Separate opinions from two appeals courts found that the U.S. Constitution does protect the choice of a competent, terminally ill patient to choose aid in dying.  New York and Washington filed for review by the U.S. Supreme Court.

In summer of 1996, Ralph Mero moved to Massachusetts.  Barbara Coombs Lee from Portland, Oregon, became the interim Executive Director.


In Glucksberg v. Washington and Quill v. New York, the U.S. Supreme Court declined to find federal constitutional protection for aid in dying, referring the issue to the states, but leaving the possibility open that it might do so in the future.

In Seattle, the board of Compassion in Dying of Washington formed Compassion in Dying Federation (CID FED).  Washington became the first affiliate of this new national organization.  Many CID WA board members were also the first board members of the Federation, resigning those positions as new members were recruited nationwide.  This allowed CID WA to concentrate on clients who wanted choice at the end of life.  We became a model for other affiliates around the country, such as Oregon and New York.

The Oregon Death With Dignity Act finally went into effect after Measure 51 won by a large margin.


On January 2, CID FED moved the national headquarters to Portland, Oregon.  Barbara Coombs Lee was the first Executive Director.  Michael Bonacci was hired as Executive Director of CID WA.

The National Hemlock Society created Caring Friends, providing direct client services to terminally ill adults throughout the country.  Washington Hemlock continued to refer clients to CID WA, since the two organizations shared an office and worked closely together.


In April Compassion in Dying of Washington hired Robb Miller as Executive Director.


CID FED assisted a California family in bringing the first case in the nation to claim that failure to treat pain adequately constituted elder abuse.  CID FED also sponsored legislative bill AB487, making California the first state to require physicians to receive education in pain treatment, in order to retain their license to practice.


After much debate about the use of the name Hemlock, The Hemlock Society USA changed its name to End of Life Choices.  The Washington Hemlock chapter changed its name accordingly.
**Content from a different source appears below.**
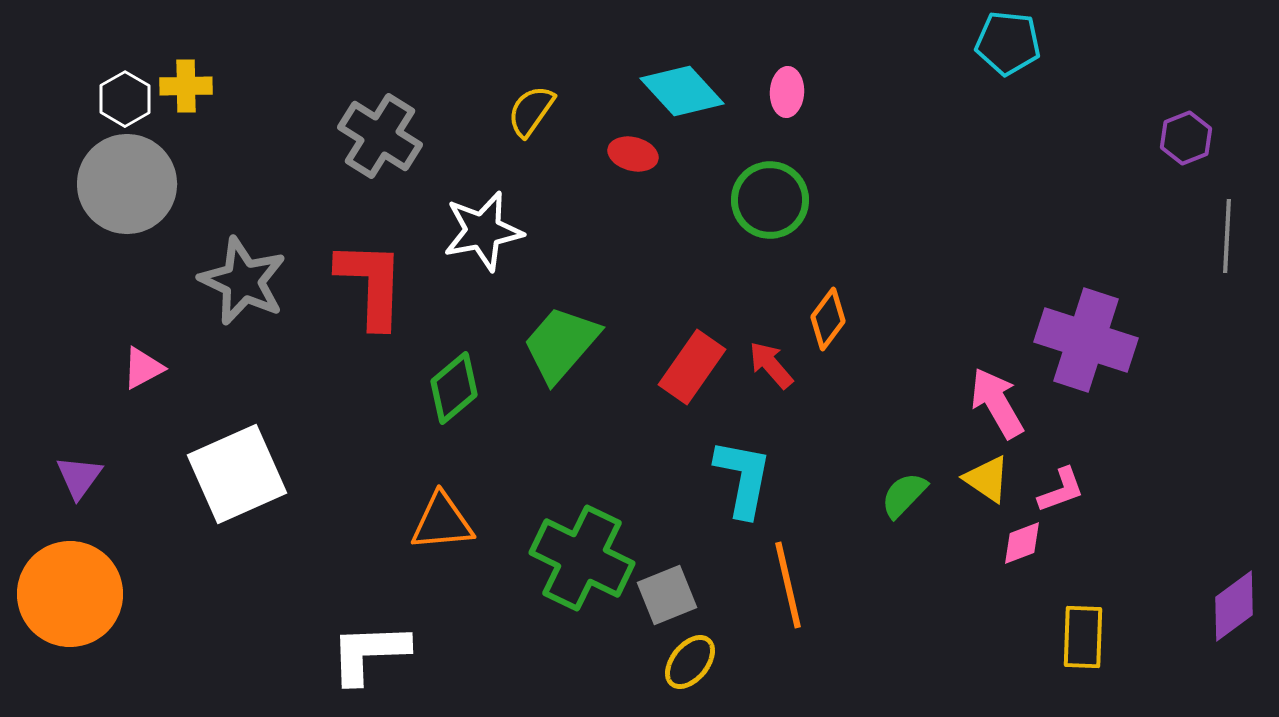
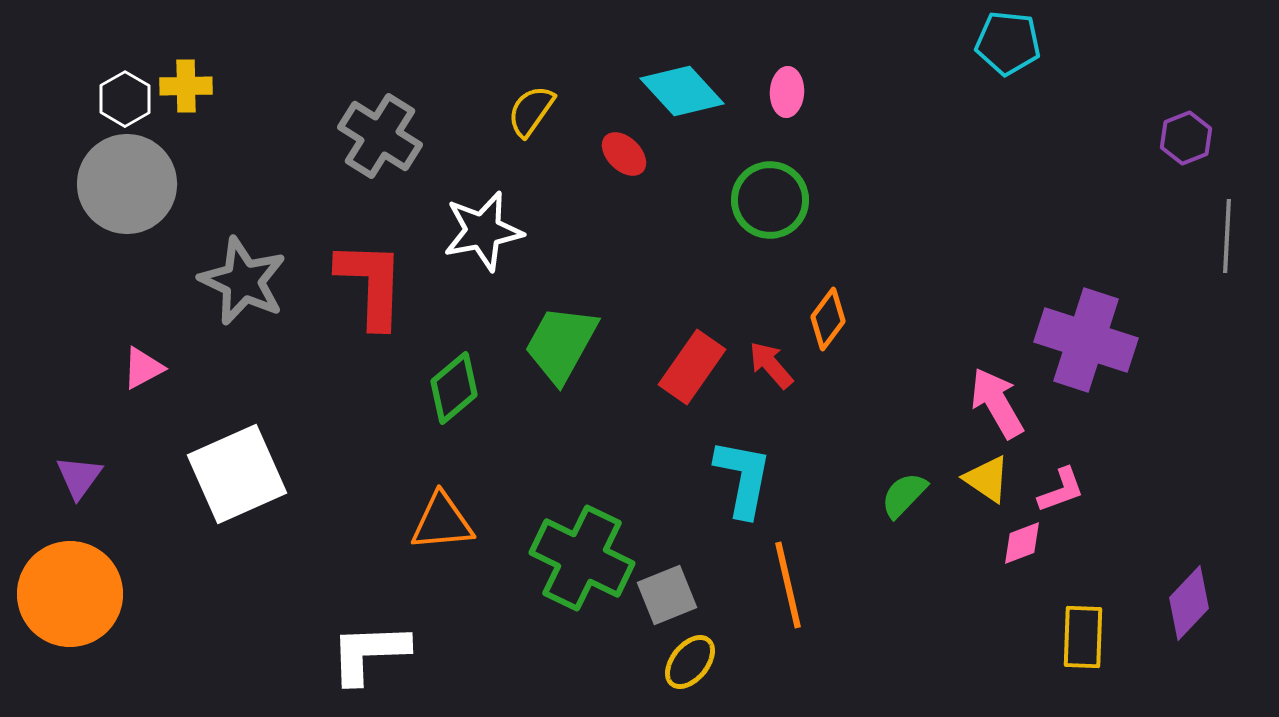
red ellipse: moved 9 px left; rotated 30 degrees clockwise
green trapezoid: rotated 12 degrees counterclockwise
purple diamond: moved 45 px left, 3 px up; rotated 10 degrees counterclockwise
Because their missions were becoming more similar, discussions began concerning unifying Compassion in Dying Federation and End of Life Choices, including their Client Services and Caring Friends programs.


Hemlock Chapter 1988-92


Hemlock Chapter of Washington State was founded in Seattle.  Ralph Mero was the Executive Director.  Soon after, discussions began regarding the AIDS epidemic.  Many young men were dying alone and in pain.


Hemlock Chapter formed Washington Citizens for Death With Dignity to run the campaign for Initiative 119, an aid-in-dying measure which would allow qualified patients to request their physicians to help them die with medication or by injection.  Kirk Robinson was president of this new organization.


After months of signature gathering, Initiative 119 qualified to be on the Washington State ballot.  Due to the actions of Kevorkian and a negative response from C. Everett Koop, surgeon general, just before the election, voters narrowly defeated the measure.  No Washington initiative had ever received more attention from state, national, and world press than Initiative 119.


Spurred on by the loss, and knowing many qualified people were still dying alone and in pain, the Washington Hemlock board members began to discuss expanding the mission beyond educational activities.  This included helping terminally ill adults with end-of-life choices.  We wanted to do this within the Hemlock organization, which had chapters all over the country.

In November John Pridonoff, Executive Director of the National Hemlock Society, and Sidney Rosoff, President, met with the Washington Hemlock board.  After discussing the issue, they told us this was beyond the scope of Hemlock’s educational mission, and we could not directly participate in helping people end their lives.  If we chose to go ahead with our plans, we would have to form another organization.